According to The Maynard Law Firm, “Issues related to the custody of your children may very well be the most important aspect of your divorce. If possible, you and your partner should attempt to agree upon what specific role each of you will play in the lives of your children once the divorce is finalized. While it may be possible to work this out voluntarily, many partners end up going to court for rulings to resolve the disagreements over the custody of their children.”
This is why, when thinking of divorce and intending to have custody of your child, it may be necessary to have a child custody lawyer on your side who can proceed with compassion, yet with underlying firmness and expertise, and who is aware of the sensitivity and the complexity of the issue that need to be settled.
Self-storage, which is shorthand form for self-service storage, is one booming industry in the U.S. It is involved in the renting out of a storage space, like a room, a container, or an outdoor space or locker, to individuals or businesses on a short-term basis, usually for a month; longer-term leases are possible, though.
About 58,000 self-storage facilities were made available as the year 2009 ended. These facilities were available to all those who needed an extra space where they could keep the things that they have outgrown but cannot part with. It was also made available for existing business firms – serving a perfect safe shelter for temporarily unused office equipment or for whatever purpose the spaces were needed.
The need for self-storage space can be based on three things:
- American consumerism. Every year, especially during the holidays, everyone is simply in a rush to filling their homes with new stuff. The purchase of something new, of course, means need for space. However, with no extra room in the house, the old stuff will have to give up their spaces. Replacement does not necessarily mean throwing out the old, though; things many people are not prepared to part with. This is why the need for self-storage.

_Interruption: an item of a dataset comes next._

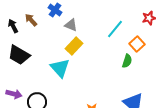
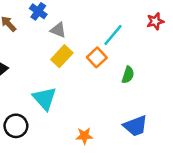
orange square: (137, 44) -> (97, 57), moved
cyan triangle: (60, 68) -> (45, 98), moved

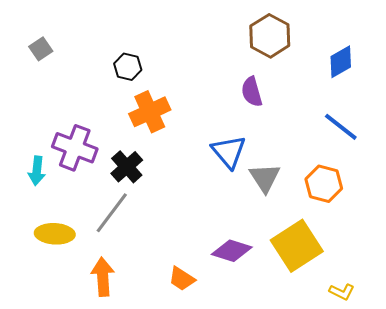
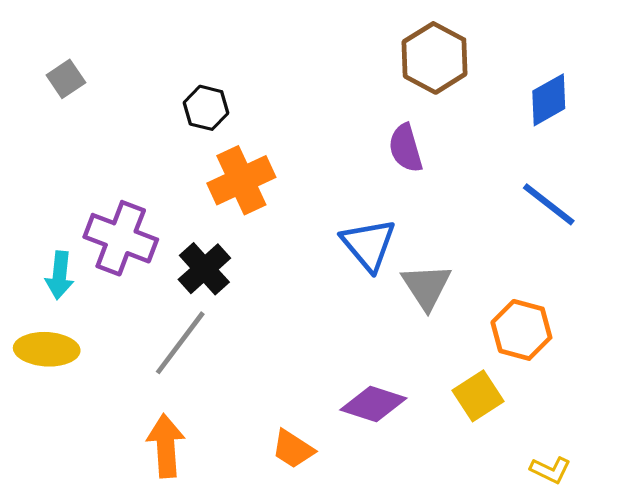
orange hexagon: (324, 184) -> (521, 330), moved
yellow ellipse: (55, 234) -> (47, 349), moved
yellow square: (297, 246) -> (478, 396), size x0.6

- American mobility. Extra spaces, where people can keep some of their household items safely, are in demand, especially during summer, the time when moving to a new house is at its peak. And, if the new residence cannot house all of one’s belongings, things of secondary importance are rather kept in a self-storage.

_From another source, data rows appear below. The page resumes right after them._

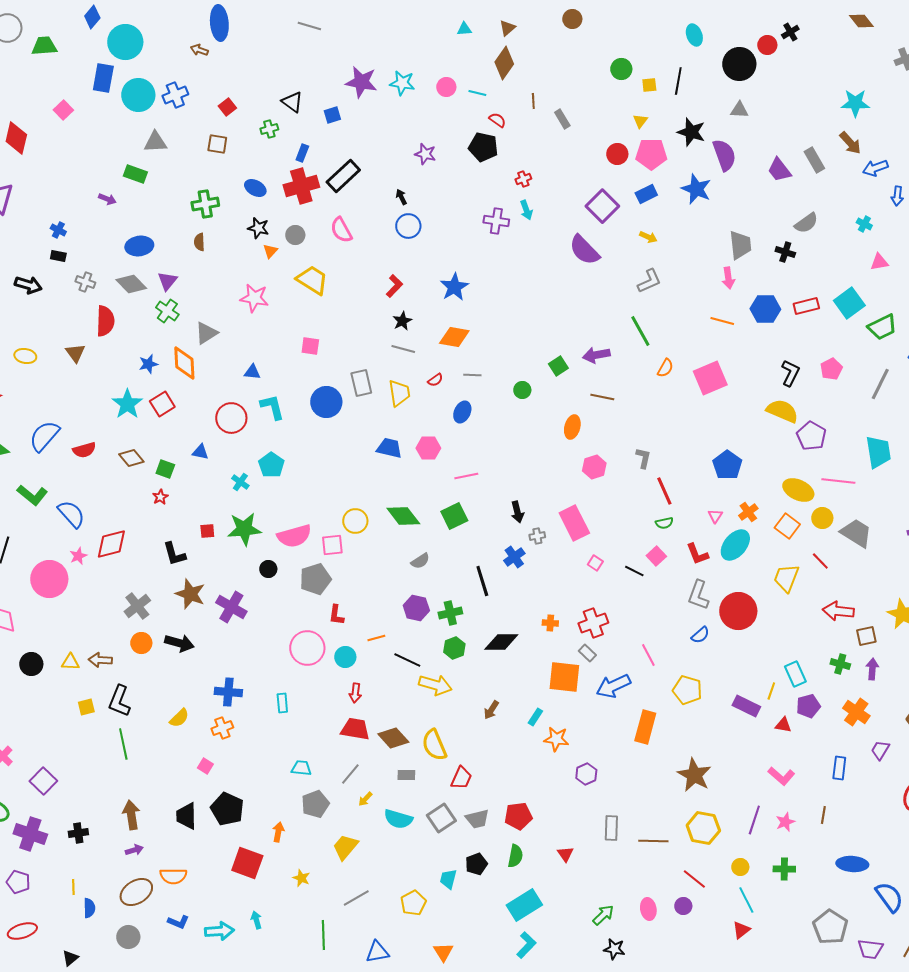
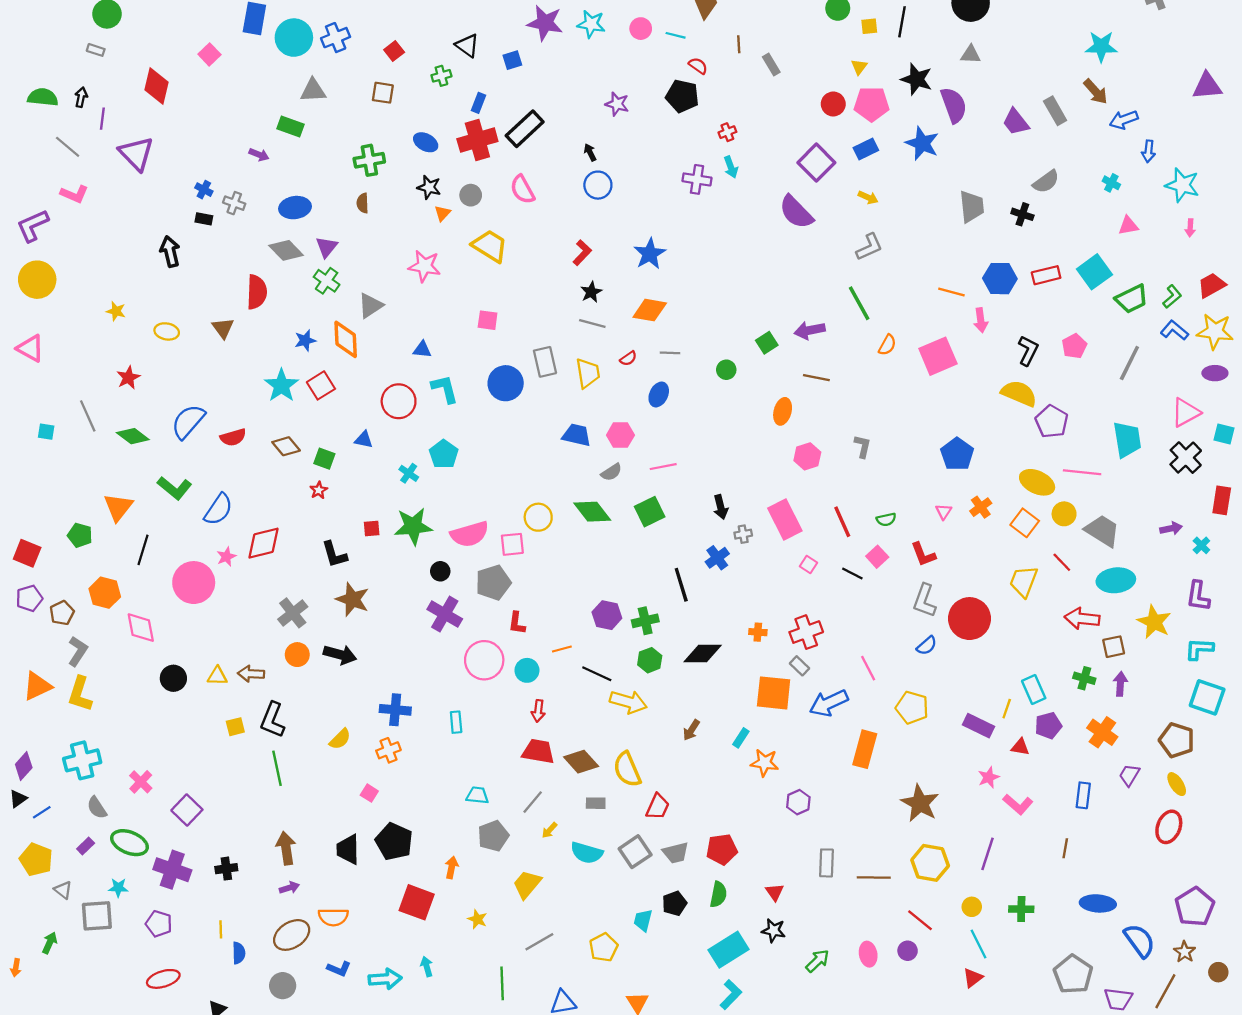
pink arrow: (728, 278) -> (981, 320), moved
gray cross: (85, 282) -> (234, 203), moved
black arrow: (28, 285) -> (170, 251), turned -120
red line: (664, 491) -> (842, 522), moved
blue semicircle: (71, 514) -> (218, 509), turned 76
cyan ellipse: (735, 545) -> (1116, 580), moved, turned 44
gray semicircle: (420, 561) -> (611, 472), moved
purple cross: (231, 607) -> (445, 614), moved
pink star: (785, 822) -> (989, 777), moved
black star: (614, 949) -> (774, 930), moved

- Older houses, built with smaller closets and rooms, and the disappearance of the American attic. According to the National Association of Homebuilders, the average American house has gotten much bigger; from the average 1,660 square feet in 1973 to 2,400 square feet in 2004. Despite the increase in size, though, one important space was missing: the attic.
Many houses, especially in the temperate states, like California, Florida and Texas (the three states that also happen to have the most self-storage facilities), were designed as ranches or bungalows with neither a basement nor an attic where old stuff can be kept. But ranches or bungalows are not the only houses having space problems for even modern houses now lack an attic as builders have shifted to using trusses, which are cheaper, compared to rafter-based roof frames.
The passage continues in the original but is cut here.